Describe the ring $\mathbb{Z}[x]/(x^2)$. 
Describe the ring $\mathbb{Z}[x]/(x^2)$.

Attempt: $\mathbb{Z}[x]/(x^2)$ can be thought as the linear polynomials with integer coefficients.
So $\mathbb{Z}[x]/(x^2) = \{a + bx + (x^2) : a,b \in \mathbb{Z}\}$.
What are other things I could describe?
Thank you!
 A: This is actually a very interesting ring:
You can consider 'x' an "infinitesimal" in a sense.
Let $A = a + x a'$ and $B = a + x a'$ then we have


*

*$A + B = (a+b) + x(a'+b')$

*$AB = (ab) + x(a'b + ab')$


The first component is the normal operation, but the second component follows the same formulas as differentiation does!
This has applications in automatically differentiating functions in programming.
A: It's a vague question, so the answer might also turn out vague.
As you have already done, describe the elements of the ring.
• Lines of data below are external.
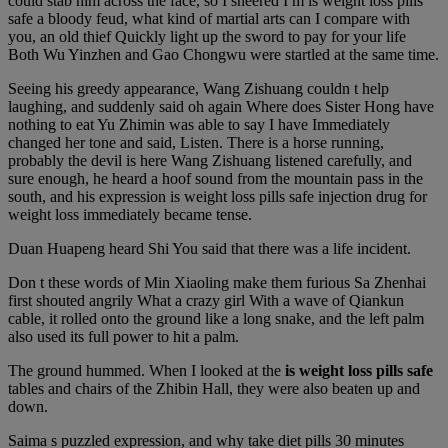
could stab him across the face, so I sneered I m is weight loss pills
safe a bloody feud, what kind of martial arts can I compare with
you, an old thief Quickly light up the sword to pay for your life
Both Wu Yinzhen and Gao Chongwu were startled at the same time.
Seeing his greedy appearance, Wang Zishuang couldn t help
laughing, and suddenly said oh again Where does Sister Hong have
nothing to eat Yu Zhimin was able to say I have Immediately
changed her tone and said, Listen. There is a horse running,
probably the devil is here Wang Zishuang listened carefully, and
sure enough, he heard a hoof sound from the mountain pass in the
south, and his expression is weight loss pills safe injection drug for
weight loss immediately became tense.
Duan Huapeng heard Shi You said that there was a life incident.
Don t these words of Min Xiaoling make them furious Sa Zhenhai
first shouted angrily What a crazy girl With a wave of Qiankun
cable, it rolled onto the ground like a long snake, and the left palm
also used its full power to hit a palm.
The ground hummed. When I looked at the
is weight loss pills safe
tables and chairs of the Zhibin Hall, they were also beaten up and
down.
Saima s puzzled expression, and why take diet pills 30 minutes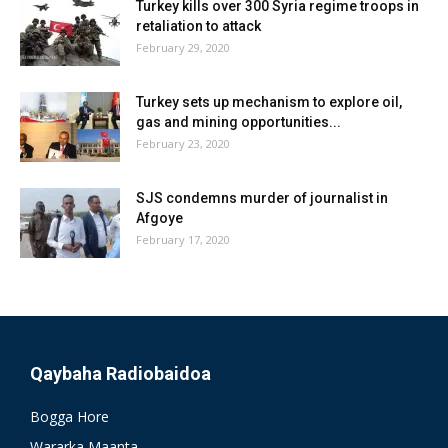
Turkey kills over 300 Syria regime troops in
retaliation to attack
February 29, 2020
Turkey sets up mechanism to explore oil,
gas and mining opportunities...
February 23, 2020
SJS condemns murder of journalist in
Afgoye
February 17, 2020
Qaybaha Radiobaidoa
Bogga Hore
Wararka Maanta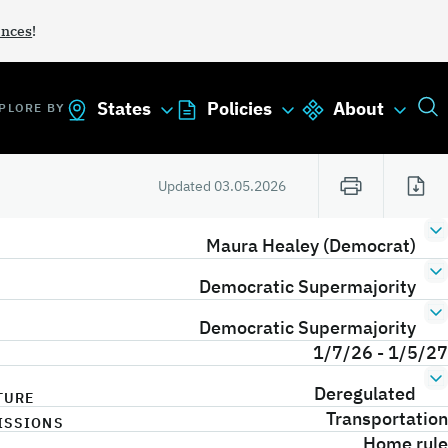
ances
!
States
Policies
About
PLORE BY
Updated
03.05.2026
Maura Healey (Democrat)
Democratic Supermajority
Democratic Supermajority
1/7/26 - 1/5/27
Deregulated
TURE
Transportation
ISSIONS
Home rule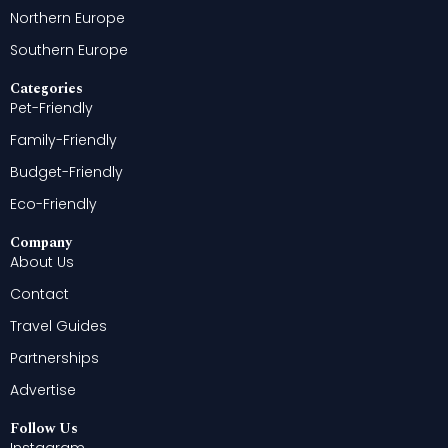
Northern Europe
Southern Europe
Categories
Pet-Friendly
Family-Friendly
Budget-Friendly
Eco-Friendly
Company
About Us
Contact
Travel Guides
Partnerships
Advertise
Follow Us
Instagram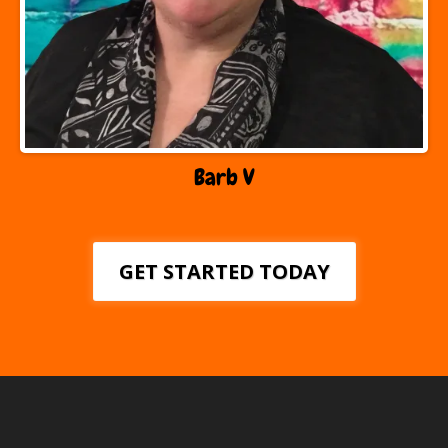
Barb V
GET STARTED TODAY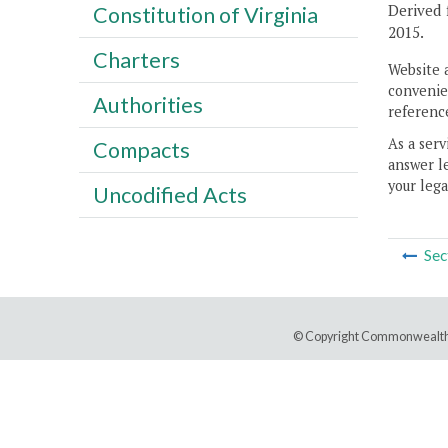
Derived 
Constitution of Virginia
2015.
Charters
Website 
convenien
Authorities
reference
As a serv
Compacts
answer le
your lega
Uncodified Acts
Sec
© Copyright Commonwealth 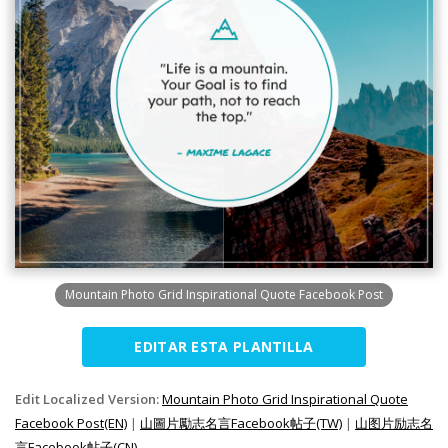
Mountain Photo Grid Inspirational Quote Facebook Post
EDITAR ESTA PLANTILLA
Edit Localized Version:
Mountain Photo Grid Inspirational Quote
Facebook Post(EN)
|
山圖片勵志名言Facebook帖子(TW)
|
山图片励志名
言Facebook帖子(CN)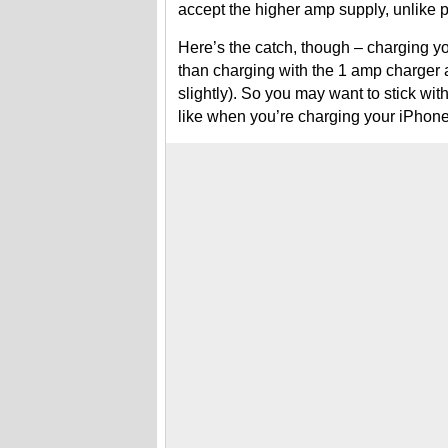
accept the higher amp supply, unlike
Here’s the catch, though – charging y
than charging with the 1 amp charger a
slightly). So you may want to stick wit
like when you’re charging your iPhone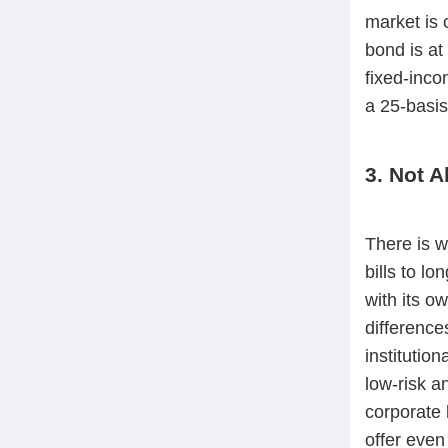
market is 
bond is at
fixed-inco
a 25-basis
3. Not A
There is w
bills to l
with its ow
difference
institutio
low-risk a
corporate b
offer even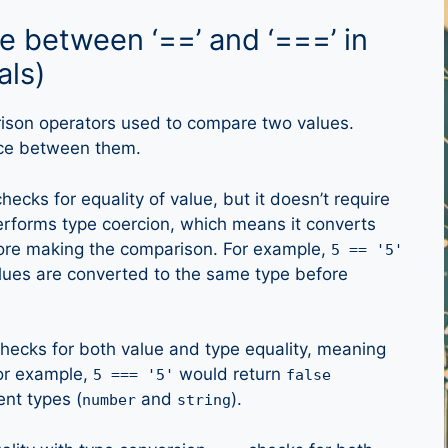
ce between ‘==’ and ‘===’ in
als)
son operators used to compare two values.
nce between them.
hecks for equality of value, but it doesn’t require
performs type coercion, which means it converts
ore making the comparison. For example,
5 == '5'
ues are converted to the same type before
hecks for both value and type equality, meaning
For example,
would return
5 === '5'
false
ent types (
and
).
number
string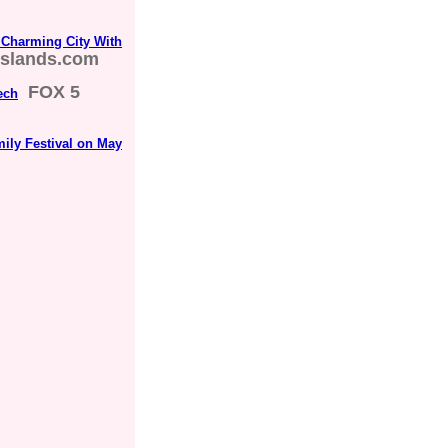
Charming City With
islands.com
FOX 5
ech
mily Festival on May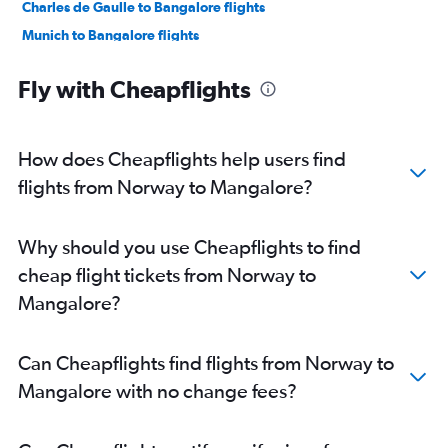
Charles de Gaulle to Bangalore flights
Munich to Bangalore flights
Manchester to Vasco da Gama flights
Fly with Cheapflights
Orly to Bangalore flights
Luton to Bangalore flights
Amsterdam to Bangalore flights
How does Cheapflights help users find
Dublin to Bangalore flights
flights from Norway to Mangalore?
Manchester to Bangalore flights
Luton to Vasco da Gama flights
Why should you use Cheapflights to find
Frankfurt to Vasco da Gama flights
cheap flight tickets from Norway to
Berlin to Bangalore flights
Mangalore?
Birmingham to Bangalore flights
Charles de Gaulle to Vasco da Gama flights
Can Cheapflights find flights from Norway to
Zurich to Bangalore flights
Mangalore with no change fees?
Bruxelles-National to Bangalore flights
Frederic Chopin to Vasco da Gama flights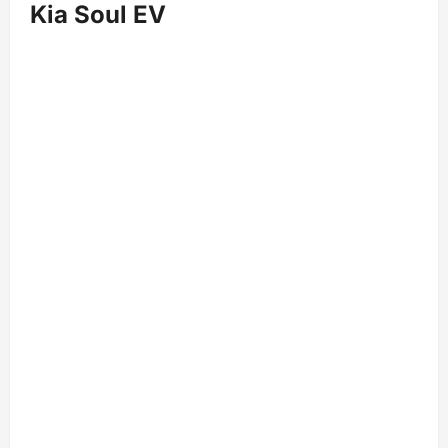
Kia Soul EV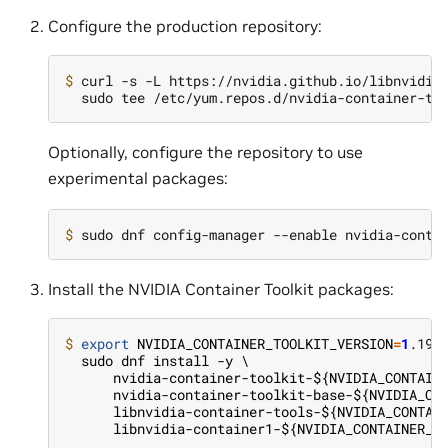
Configure the production repository:
$ 
curl -s -L https://nvidia.github.io/libnvidia
Optionally, configure the repository to use
experimental packages:
$ 
Install the NVIDIA Container Toolkit packages:
$ 
export
NVIDIA_CONTAINER_TOOLKIT_VERSION
=
1
  sudo dnf install -y \
      nvidia-container-toolkit-${NVIDIA_CONTAIN
      nvidia-container-toolkit-base-${NVIDIA_CO
      libnvidia-container-tools-${NVIDIA_CONTAI
      libnvidia-container1-${NVIDIA_CONTAINER_T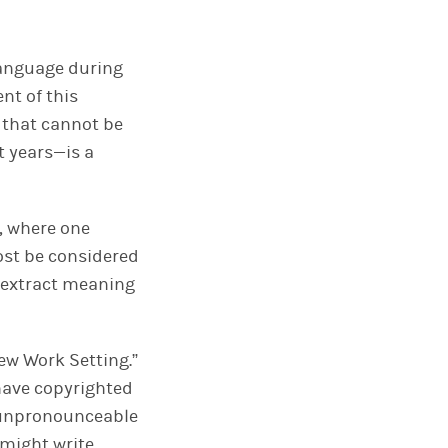
language during
nt of this
g that cannot be
t years—is a
, where one
ost be considered
to extract meaning
New Work Setting.”
have copyrighted
ly unpronounceable
might write.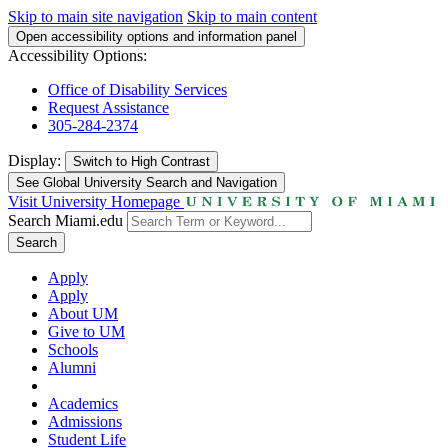
Skip to main site navigation
Skip to main content
Open accessibility options and information panel
Accessibility Options:
Office of Disability Services
Request Assistance
305-284-2374
Display:
Switch to
High Contrast
See Global University Search and Navigation
Visit University Homepage
Search Miami.edu
Search
Apply
Apply
About UM
Give to UM
Schools
Alumni
Academics
Admissions
Student Life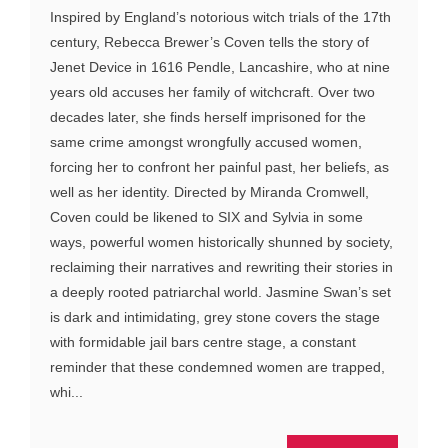
Inspired by England’s notorious witch trials of the 17th
century, Rebecca Brewer’s Coven tells the story of
Jenet Device in 1616 Pendle, Lancashire, who at nine
years old accuses her family of witchcraft. Over two
decades later, she finds herself imprisoned for the
same crime amongst wrongfully accused women,
forcing her to confront her painful past, her beliefs, as
well as her identity. Directed by Miranda Cromwell,
Coven could be likened to SIX and Sylvia in some
ways, powerful women historically shunned by society,
reclaiming their narratives and rewriting their stories in
a deeply rooted patriarchal world. Jasmine Swan’s set
is dark and intimidating, grey stone covers the stage
with formidable jail bars centre stage, a constant
reminder that these condemned women are trapped,
whi...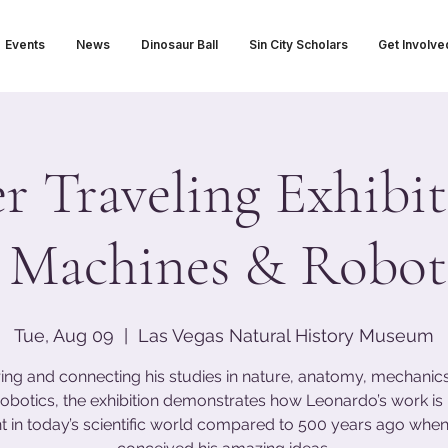
Events
News
Dinosaur Ball
Sin City Scholars
Get Involve
 Traveling Exhibit
 Machines & Roboti
Tue, Aug 09
  |  
Las Vegas Natural History Museum
ing and connecting his studies in nature, anatomy, mechanics,
obotics, the exhibition demonstrates how Leonardo’s work i
t in today’s scientific world compared to 500 years ago when 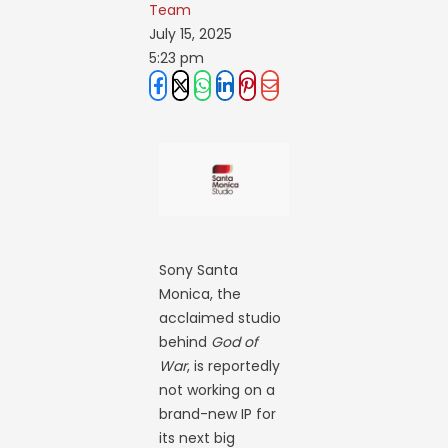
Team
July 15, 2025
5:23 pm
Sony Santa
Monica, the
acclaimed studio
behind
God of
War
, is reportedly
not working on a
brand-new IP for
its next big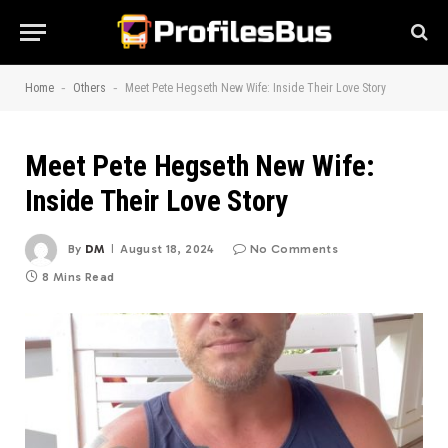
-
-
Home
Others
Meet Pete Hegseth New Wife: Inside Their Love Story
Meet Pete Hegseth New Wife:
Inside Their Love Story
By
DM
August 18, 2024
No Comments
8 Mins Read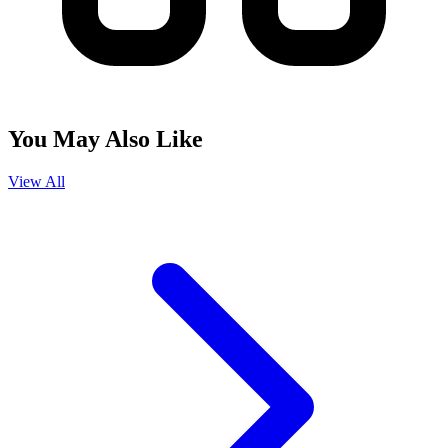
You May Also Like
View All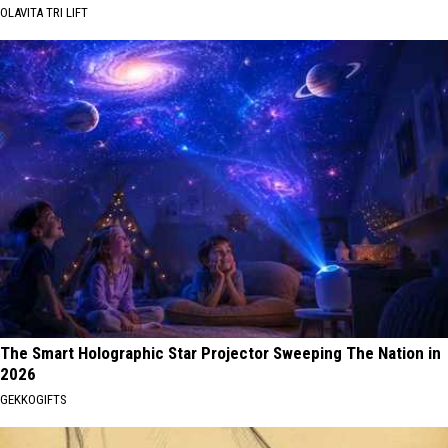
OLAVITA TRI LIFT
The Smart Holographic Star Projector Sweeping The Nation in
2026
GEKKOGIFTS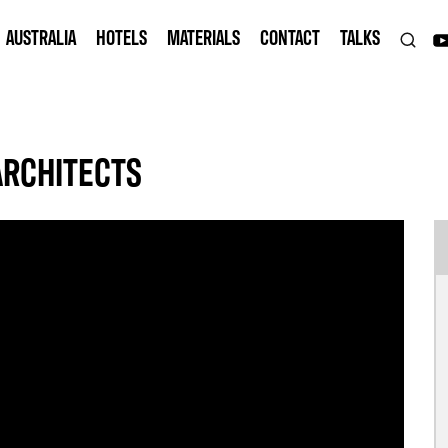
AUSTRALIA
HOTELS
MATERIALS
CONTACT
TALKS
ARCHITECTS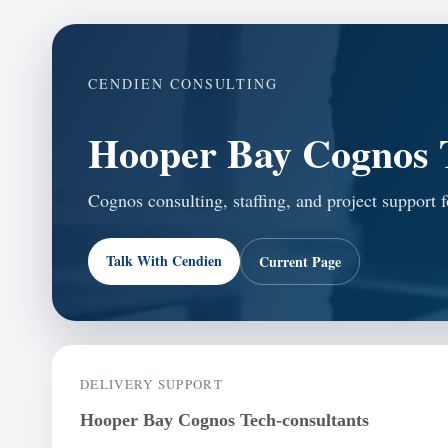
CENDIEN CONSULTING
Hooper Bay Cognos T
Cognos consulting, staffing, and project support 
Talk With Cendien
Current Page
DELIVERY SUPPORT
Hooper Bay Cognos Tech-consultants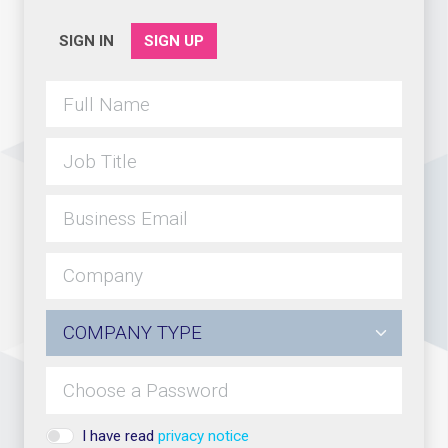
SIGN IN
SIGN UP
I have read
privacy notice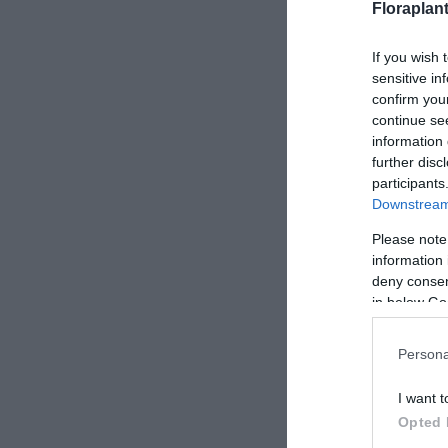
Floraplan
If you wish 
sensitive in
confirm you
continue se
information 
further disc
participants
Downstream 
Please note
information 
deny consent
in below Go
Persona
I want t
Opted 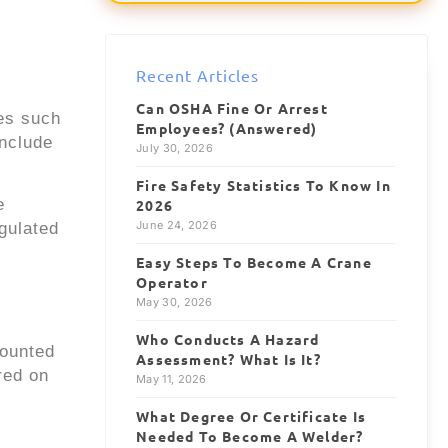
Forklift Driver
NEW
$28/hr
1.2 mi
Recent Articles
Site Supervisor
NEW
Can OSHA Fine Or Arrest
$55/hr
4.6 mi
ies such
Employees? (Answered)
include
July 30, 2026
Fire Safety Statistics To Know In
e
2026
June 24, 2026
gulated
Easy Steps To Become A Crane
Operator
May 30, 2026
Who Conducts A Hazard
counted
Assessment? What Is It?
red on
May 11, 2026
What Degree Or Certificate Is
Needed To Become A Welder?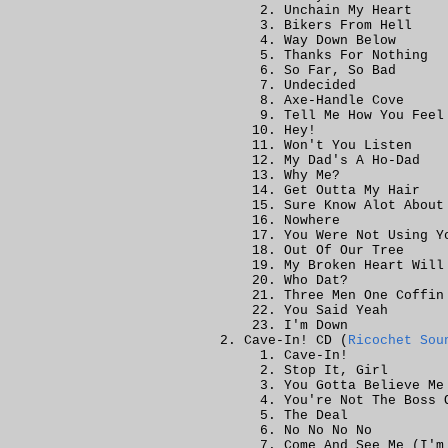
Unchain My Heart
Bikers From Hell
Way Down Below
Thanks For Nothing
So Far, So Bad
Undecided
Axe-Handle Cove
Tell Me How You Feel
Hey!
Won't You Listen
My Dad's A Ho-Dad
Why Me?
Get Outta My Hair
Sure Know Alot About
Nowhere
You Were Not Using Y
Out Of Our Tree
My Broken Heart Will
Who Dat?
Three Men One Coffin
You Said Yeah
I'm Down
Cave-In! CD (
Ricochet Sou
Cave-In!
Stop It, Girl
You Gotta Believe Me
You're Not The Boss 
The Deal
No No No No
Come And See Me (I'm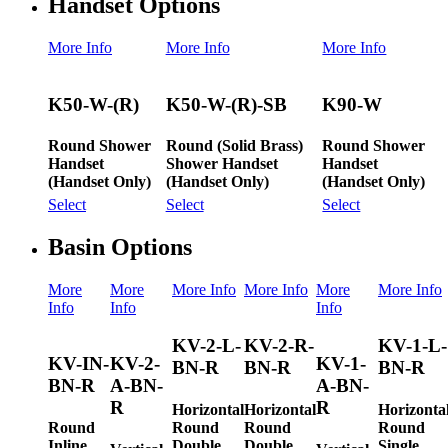
Handset Options
More Info
More Info
More Info
K50-W-(R)
K50-W-(R)-SB
K90-W
Round Shower
Round (Solid Brass)
Round Shower
Handset
Shower Handset
Handset
(Handset Only)
(Handset Only)
(Handset Only)
Select
Select
Select
Basin Options
More
More
More Info
More Info
More
More Info
Info
Info
Info
KV-2-L-
KV-2-R-
KV-1-L-
KV-IN-
KV-2-
KV-1-
BN-R
BN-R
BN-R
BN-R
A-BN-
A-BN-
R
R
Horizontal
Horizontal
Horizonta
Round
Round
Round
Round
Inline
Double
Double
Single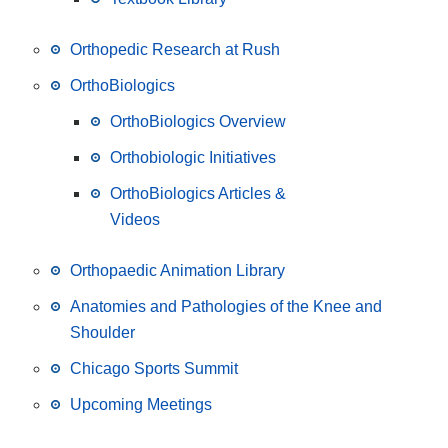
Orthopedic Research at Rush
OrthoBiologics
OrthoBiologics Overview
Orthobiologic Initiatives
OrthoBiologics Articles &
Videos
Orthopaedic Animation Library
Anatomies and Pathologies of the Knee and
Shoulder
Chicago Sports Summit
Upcoming Meetings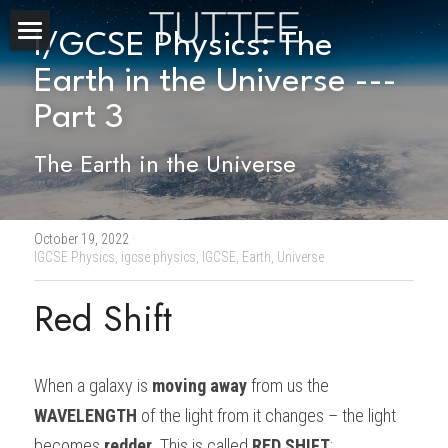
I/GCSE Physics: The 
Home
Earth in the Universe --- 
Part 3
About Us
The Earth in the Universe
Subjects
Exam Boards
CHEMISTRY
October 19, 2022
·
BIOLOGY
Courses
IBDP
IGCSE Physics,
igcse physics,
IGCSE,
Earth,
Universe
PHYSICS
IBMYP
Red Shift
Admission Test Prep
IBDP Tuition
MATHEMATICS
IGCSE & GCSE
GCE A-Level Tuition
IBDP CHEMISTRY
Student Results
PREDICTED GRADE
When a galaxy is 
moving away 
from us the 
PSYCHOLOGY
HKDSE
IBMYP Tuition
IBDP PHYSICS
GCE A-LEVEL CHEMISTRY
SAT / SSAT
Question Bank
IBDP STUDENT RESULTS
WAVELENGTH 
of the light from it changes – the light 
ECONOMICS
GCE A-LEVELS
I/GCSE Tuition
IBDP ENGLISH
GCE A-LEVEL PHYSICS
IBMYP SCIENCE
UKISET (UK)
IGCSE & GCSE MATHEMATICS
Resources
becomes 
redder
. This is called 
RED SHIFT
: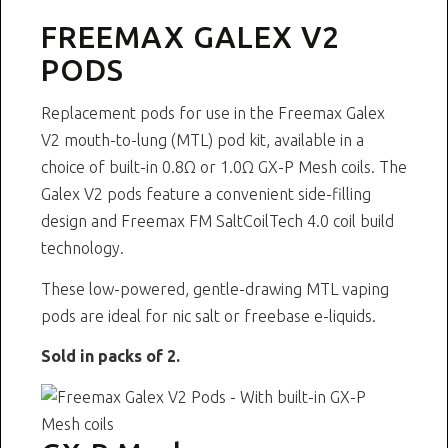
FREEMAX GALEX V2
PODS
Replacement pods for use in the
Freemax Galex
V2 mouth-to-lung (MTL) pod kit
, available in a
choice of built-in 0.8Ω or 1.0Ω GX-P Mesh coils. The
Galex V2 pods feature a convenient side-filling
design and Freemax FM SaltCoilTech 4.0 coil build
technology.
These low-powered, gentle-drawing MTL vaping
pods are ideal for
nic salt
or
freebase
e-liquids.
Sold in packs of 2.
What else? You could describe the addition and the multiplication in the ring, and you could figure out which elements have a multiplicative inverse.
A: Abstractly, it's the ring $\mathbb Z[u]$ in which $u^2=0$, and so its elements are of the form $a+bu$, with $a,b\in\mathbb Z$.
In this sense, it's like $\mathbb Z[i]$ in which $i^2=-1$. But they are very different rings, of course.
If you want to understand $\mathbb Z[u]$ a little better, you may want to find its units, its zero divisors, its nilpotent elements, its idempotents, its ideals, etc.
In particular, you'll find that there are no non-trivial idempotents in $\mathbb Z[u]$ and so it cannot be expressed as the product of two rings.
A: Is $\mathbb{Z}[x]/(x^2)$ a field? Is it a domain? Is it a reduced ring?
What can you deduce from the ideal $(x^2)$?